▸ **WORK ORDER**: From the listing below, pick out each line with the word "ריהוט".

==========

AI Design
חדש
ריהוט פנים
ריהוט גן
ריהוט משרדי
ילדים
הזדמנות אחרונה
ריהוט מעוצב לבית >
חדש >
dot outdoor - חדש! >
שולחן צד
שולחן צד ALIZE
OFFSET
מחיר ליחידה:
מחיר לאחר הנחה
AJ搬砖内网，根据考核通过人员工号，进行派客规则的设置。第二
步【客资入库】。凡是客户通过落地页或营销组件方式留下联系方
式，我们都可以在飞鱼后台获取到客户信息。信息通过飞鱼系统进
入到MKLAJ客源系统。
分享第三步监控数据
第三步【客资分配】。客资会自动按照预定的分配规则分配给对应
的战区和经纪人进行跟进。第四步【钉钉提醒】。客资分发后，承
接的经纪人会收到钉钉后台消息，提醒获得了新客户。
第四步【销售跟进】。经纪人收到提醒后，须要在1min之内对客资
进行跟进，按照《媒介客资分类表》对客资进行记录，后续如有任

==========

▸ **SOLVED PROBLEM**:
ריהוט פנים
ריהוט גן
ריהוט משרדי
ריהוט מעוצב לבית >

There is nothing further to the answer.